[Task requirements]:
Print the entries that appear below, exactly as written and without their pictures.

[Entries shown]:
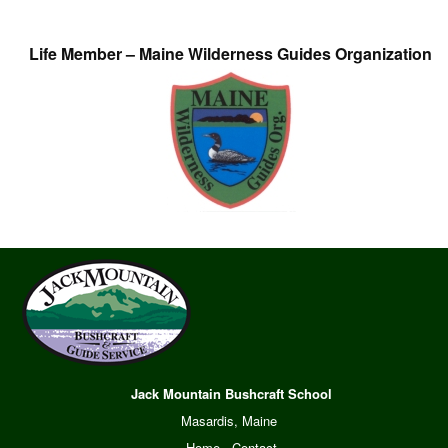
Life Member – Maine Wilderness Guides Organization
Jack Mountain Bushcraft School
Masardis, Maine
Home
·
Contact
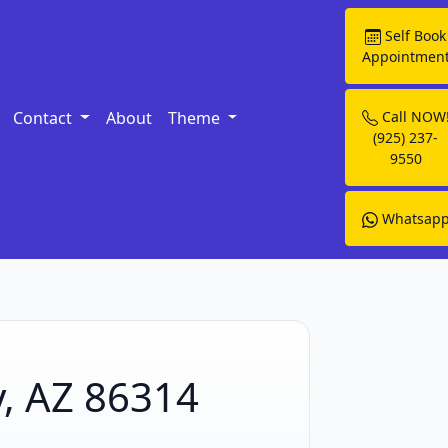
Self Book
Appointmen
Contact
About
Theme
Call NOW
(925) 237-
9550
Whatsap
y, AZ 86314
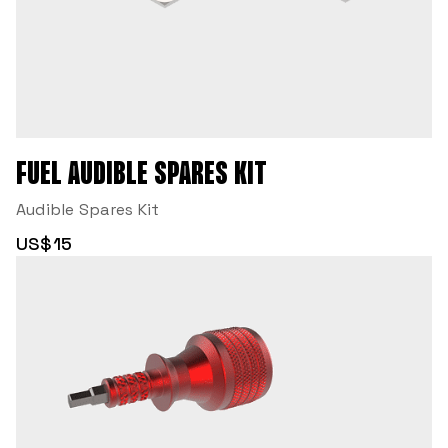
FUEL AUDIBLE SPARES KIT
Audible Spares Kit
US$15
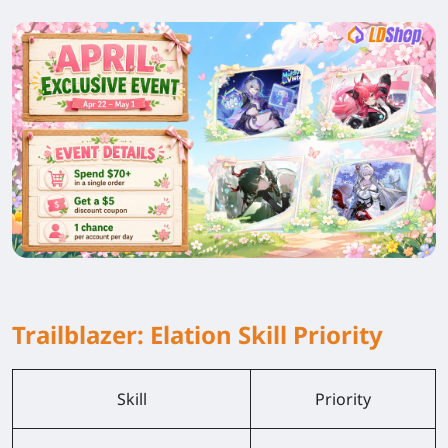
Trailblazer: Elation Skill Priority
Skill
Priority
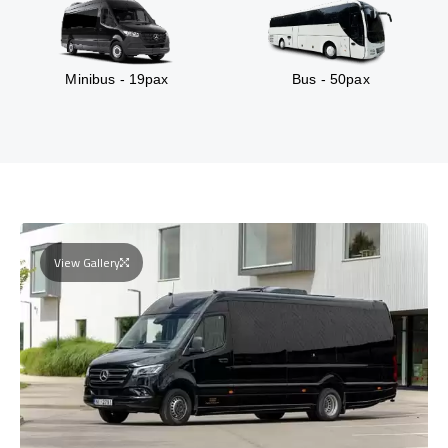
Minibus - 19pax
Bus - 50pax
View Gallery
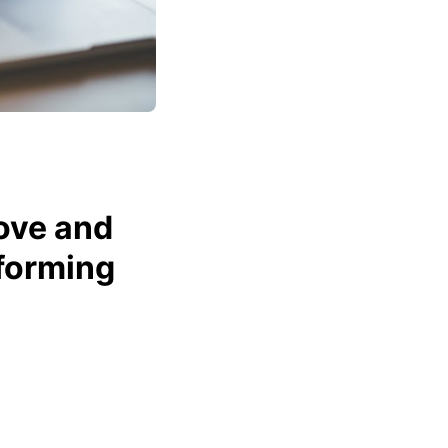
ove and
forming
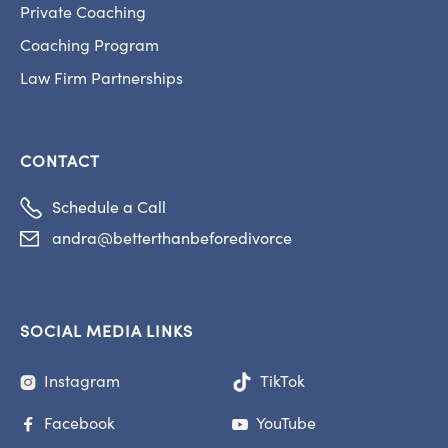
Private Coaching
Coaching Program
Law Firm Partnerships
CONTACT

Schedule a Call
andra@betterthanbeforedivorce

SOCIAL MEDIA LINKS
Instagram
TikTok

Facebook
YouTube


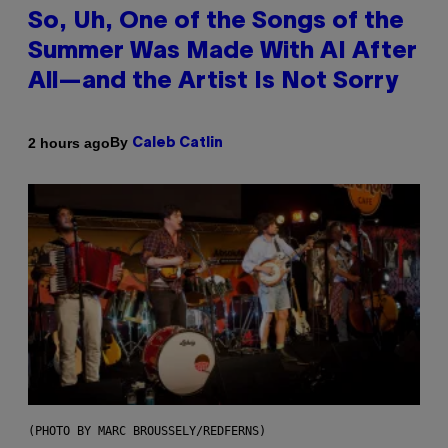
So, Uh, One of the Songs of the
Summer Was Made With AI After
All—and the Artist Is Not Sorry
By
2 hours ago
Caleb Catlin
(PHOTO BY MARC BROUSSELY/REDFERNS)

[Task answer]:
Life Member – Maine Wilderness Guides Organization
Jack Mountain Bushcraft School
Masardis, Maine
Home
·
Contact
Self Book
Appointmen
Contact
About
Theme
Call NOW
(925) 237-
9550
Whatsap
y, AZ 86314
FUEL AUDIBLE SPARES KIT
Audible Spares Kit
US$15
Trailblazer: Elation Skill Priority
Skill
Priority
Minibus - 19pax
Bus - 50pax
View Gallery
ove and
forming
Private Coaching
Coaching Program
Law Firm Partnerships
CONTACT

Schedule a Call
andra@betterthanbeforedivorce

SOCIAL MEDIA LINKS
Instagram
TikTok

Facebook
YouTube


So, Uh, One of the Songs of the
Summer Was Made With AI After
All—and the Artist Is Not Sorry
By
2 hours ago
Caleb Catlin
(PHOTO BY MARC BROUSSELY/REDFERNS)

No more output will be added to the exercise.